Will The Real Click Please Stand Up

I have been saying this model is flawed for a while. There WILL be a model that wont be determined by clicks.

What if there was an "all u can eat" like model? Pay an annual fee and the brand determines how to get traffic to its site?


From USA Today.com Click fraud looms as threat to online advertisers.

SAN FRANCISCO — Like thousands of other merchants, Tammy Harrison thought she had struck gold when hordes visited her Web site by clicking on the small Internet ads she purchased from the world's most popular online search engines. It cost Harrison as much as $20 for each click, but the potential new business seemed to justify the expense. Harrison's delight dimmed, though, when she realized the people clicking on her ads weren't really interested in her products.

She was being victimized by "click fraud," a scam that threatens to squelch the online advertising boom that has been enriching Google Inc., Yahoo Inc. and their many business partners.

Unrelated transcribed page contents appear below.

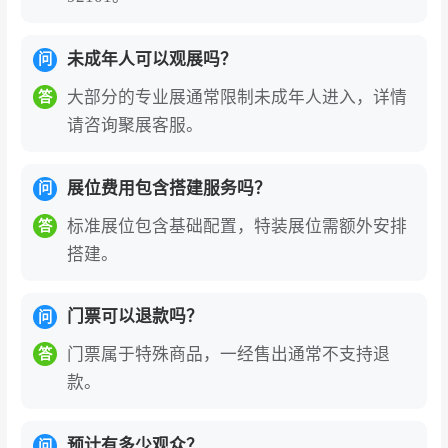
未成年人可以观展吗？
问
大部分的专业展通常限制未成年人进入，详情
答
请咨询聚展客服。
展位费用包含搭建服务吗？
问
标准展位包含基础配置，特装展位需额外安排
答
搭建。
门票可以退款吗？
问
门票属于特殊商品，一经售出通常不支持退
答
款。
预计有多少观众？
问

The ruse has different twists, but the end result is usually the same: Merchants are billed for fruitless traffic generated by someone who repeatedly clicks on an advertiser's Web link with no intention of ever buying anything.


"Click fraud has gotten out of control," said Harrison, who sells computer software to doctors. "It's stealing money from my pocket. It's just as bad as someone walking into a store and taking a television."

Estimates vary widely on how much click fraud is going on in the $3.8 billion search engine advertising market

"Click fraud is like a big elephant standing in the middle of the living room," said Lisa Wehr, president of Oneupweb, a search engine advertising consultant. "Everyone sees it and knows it's there, but no one is quite sure what to do about it."

The incentives for click fraud have increased along with the money devoted to search engine advertising — a concept that didn't exist until Overture Services introduced it in the late 1990s.

Such advertising, Google calls it AdWords, works like this: The search engine auctions off the right to have advertising links displayed when designated words, such as "vacation Hawaii," are included in a search request. The top bids get the most prominent display on Web pages

Higher prices have turned click fraud into a cottage industry.

Some swindlers have hired cheap overseas contractors to sit in front of computers and click on targeted links all day.

Others are developing sophisticated software to help automate and conceal click fraud.

What if there was a way to bypass a search engine completely? What if an advertiser could incorporate their other mediums to generate traffic to the site.

Between click fraud and trademark issues, search engines will have to be creative in order to keep advertisers spending their dollars.

A new platform for search is coming though. A platform where brands can completely bypass the search engine. That should change this pay-per-click model dramatically.